Seperti apa rasanya membasuh kaki teman? Adakah rasa jijik? Mengapa saya harus membasuh kaki teman saya?

Itulah deretan pertanyaan yang muncul dengan adanya tradisi pembasuhan kaki pada hari Kamis Putih. Saya bertanya karena heran. Di kampung saya tidak ada tradisi seperti ini. Kalau pun ada, dan saya kenal sejak SD, itu bukan tradisi adat. Itu adalah tradisi yang diwariskan oleh Gereja Katolik.

Gereja Katolik mewarisi tradisi itu karena Yesus-lah yang pertama kali melakukannya. Ia membasuh kaki murid-murid-Nya. Dalam tradisi Yahudi (tradisi masyarakat zaman Yesus), upacara pembasuhan kaki ini merupakan bentuk pembersihan diri. Jangan heran jika tamu dipersilakan untuk membersihkan kakinya sebelum masuk rumah orang.

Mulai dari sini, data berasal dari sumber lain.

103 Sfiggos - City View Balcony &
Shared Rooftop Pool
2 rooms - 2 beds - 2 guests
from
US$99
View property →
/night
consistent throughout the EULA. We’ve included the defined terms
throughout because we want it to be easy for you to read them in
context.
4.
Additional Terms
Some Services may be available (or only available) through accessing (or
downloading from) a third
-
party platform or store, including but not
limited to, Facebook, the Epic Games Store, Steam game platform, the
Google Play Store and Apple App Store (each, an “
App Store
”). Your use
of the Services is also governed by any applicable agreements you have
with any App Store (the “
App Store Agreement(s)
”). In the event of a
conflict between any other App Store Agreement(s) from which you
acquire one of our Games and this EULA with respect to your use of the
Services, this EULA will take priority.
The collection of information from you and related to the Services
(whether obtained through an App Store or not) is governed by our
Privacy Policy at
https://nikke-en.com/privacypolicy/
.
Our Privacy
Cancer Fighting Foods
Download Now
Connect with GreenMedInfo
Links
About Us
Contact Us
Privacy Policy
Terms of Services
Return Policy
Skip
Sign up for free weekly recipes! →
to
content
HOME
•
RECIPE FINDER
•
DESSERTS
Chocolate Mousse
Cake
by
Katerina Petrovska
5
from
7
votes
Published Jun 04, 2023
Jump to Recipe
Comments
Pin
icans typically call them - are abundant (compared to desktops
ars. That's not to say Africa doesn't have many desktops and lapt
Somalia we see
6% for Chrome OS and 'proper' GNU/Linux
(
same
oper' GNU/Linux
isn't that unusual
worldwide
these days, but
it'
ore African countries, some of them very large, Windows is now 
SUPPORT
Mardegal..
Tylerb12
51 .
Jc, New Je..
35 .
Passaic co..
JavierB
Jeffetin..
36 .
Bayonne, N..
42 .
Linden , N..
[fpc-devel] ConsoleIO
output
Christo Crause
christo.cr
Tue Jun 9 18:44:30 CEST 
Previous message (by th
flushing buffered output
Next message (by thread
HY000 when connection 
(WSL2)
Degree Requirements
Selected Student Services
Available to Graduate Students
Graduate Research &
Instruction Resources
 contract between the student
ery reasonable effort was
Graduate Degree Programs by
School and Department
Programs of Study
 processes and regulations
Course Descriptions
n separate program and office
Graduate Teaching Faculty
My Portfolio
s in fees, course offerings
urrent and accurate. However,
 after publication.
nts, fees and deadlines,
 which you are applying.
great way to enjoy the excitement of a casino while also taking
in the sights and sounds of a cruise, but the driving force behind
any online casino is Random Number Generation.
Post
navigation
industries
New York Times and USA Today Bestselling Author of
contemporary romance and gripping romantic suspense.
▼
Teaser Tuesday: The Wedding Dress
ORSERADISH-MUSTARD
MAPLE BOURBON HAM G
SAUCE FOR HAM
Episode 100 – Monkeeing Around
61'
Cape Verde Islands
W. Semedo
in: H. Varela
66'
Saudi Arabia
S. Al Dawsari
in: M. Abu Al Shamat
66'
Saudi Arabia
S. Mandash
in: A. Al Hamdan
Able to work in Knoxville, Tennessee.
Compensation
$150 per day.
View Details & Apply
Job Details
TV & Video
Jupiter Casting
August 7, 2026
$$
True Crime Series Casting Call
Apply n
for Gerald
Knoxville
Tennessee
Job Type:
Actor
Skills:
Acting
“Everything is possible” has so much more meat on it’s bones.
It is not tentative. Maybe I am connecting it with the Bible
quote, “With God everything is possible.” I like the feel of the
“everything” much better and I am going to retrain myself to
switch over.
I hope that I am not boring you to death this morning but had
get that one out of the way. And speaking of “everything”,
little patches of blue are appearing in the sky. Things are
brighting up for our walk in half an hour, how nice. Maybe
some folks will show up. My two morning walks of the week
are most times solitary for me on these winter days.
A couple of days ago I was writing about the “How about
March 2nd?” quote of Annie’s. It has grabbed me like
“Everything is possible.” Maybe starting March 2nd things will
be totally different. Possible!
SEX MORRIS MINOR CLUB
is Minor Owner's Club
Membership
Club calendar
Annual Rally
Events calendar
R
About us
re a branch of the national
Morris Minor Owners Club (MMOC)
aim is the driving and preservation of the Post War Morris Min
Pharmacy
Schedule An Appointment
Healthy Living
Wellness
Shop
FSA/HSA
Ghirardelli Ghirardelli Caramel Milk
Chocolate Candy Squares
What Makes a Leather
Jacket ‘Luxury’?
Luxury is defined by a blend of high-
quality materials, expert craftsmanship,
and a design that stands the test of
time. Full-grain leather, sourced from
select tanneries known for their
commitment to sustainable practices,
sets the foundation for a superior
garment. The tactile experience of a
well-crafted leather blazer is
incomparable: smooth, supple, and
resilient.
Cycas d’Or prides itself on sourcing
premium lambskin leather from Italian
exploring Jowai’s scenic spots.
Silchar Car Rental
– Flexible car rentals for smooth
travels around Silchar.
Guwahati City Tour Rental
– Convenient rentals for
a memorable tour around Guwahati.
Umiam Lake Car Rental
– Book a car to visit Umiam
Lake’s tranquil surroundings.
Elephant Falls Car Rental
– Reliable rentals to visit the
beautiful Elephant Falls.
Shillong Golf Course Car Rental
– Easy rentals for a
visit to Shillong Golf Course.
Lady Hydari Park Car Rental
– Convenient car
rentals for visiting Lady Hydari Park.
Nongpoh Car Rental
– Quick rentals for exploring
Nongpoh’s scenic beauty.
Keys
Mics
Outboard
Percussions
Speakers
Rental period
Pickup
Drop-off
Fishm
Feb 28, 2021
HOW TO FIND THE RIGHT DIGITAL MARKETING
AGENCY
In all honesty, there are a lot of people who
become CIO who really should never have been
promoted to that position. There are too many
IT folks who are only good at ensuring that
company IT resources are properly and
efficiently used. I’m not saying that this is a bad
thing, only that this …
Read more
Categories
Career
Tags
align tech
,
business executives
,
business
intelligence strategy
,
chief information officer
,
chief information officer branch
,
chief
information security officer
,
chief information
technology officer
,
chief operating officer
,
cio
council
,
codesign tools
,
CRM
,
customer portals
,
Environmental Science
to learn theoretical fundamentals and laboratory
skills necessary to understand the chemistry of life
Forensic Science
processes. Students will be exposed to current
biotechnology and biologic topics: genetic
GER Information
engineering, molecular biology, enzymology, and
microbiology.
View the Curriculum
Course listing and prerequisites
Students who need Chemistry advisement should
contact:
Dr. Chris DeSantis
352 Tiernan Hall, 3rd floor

Ini bukan tradisi saya, jadi wajar kalau saya jijik pada awalnya. Memegang telapak kaki teman, mencucinya dengan air, mengeringkannya dengan lap, lalu menciumnya. Tak peduli, apakah kaki itu bau atau tidak, bersih atau tidak. Sebetulnya pasti bersih karena saya baru saja membersihkannya. Jadi, tak ada alasan untuk jijik menciumnya.

Menurut ahli tafsir Kitab Suci, pembasuhan kaki, pertama-tama bukan merupakan bentuk pelayanan. Upacara ini mau menegaskan tentang kehidupan para murid Yesus. Mereka akan dibawa ke tujuan hidup mereka yakni mengikuti Yesus. Di sana mereka akan hidup dalam pelayanan yang total. Jadi, dengan pembasuhan ini, Yesus mau mengingatkan para murid akan jati diri mereka. Mereka akan melayani seperti Yesus. Dengan itu, mereka akan tahu ke mana tujuan mereka yakni menuju rumah Bapa sebagaimana Yesus ke sana.

Saya sempat terharu dengan pembasuhan kaki ini. Rasanya ada penyesalan yang mendalam. Mengapa? Bukan karena saya telah melakukan dosa besar dan sekarang diampuni. Tetapi, dalam pembasuhan itu saya diingatkan untuk melihat konfrater saya sebagai saudara.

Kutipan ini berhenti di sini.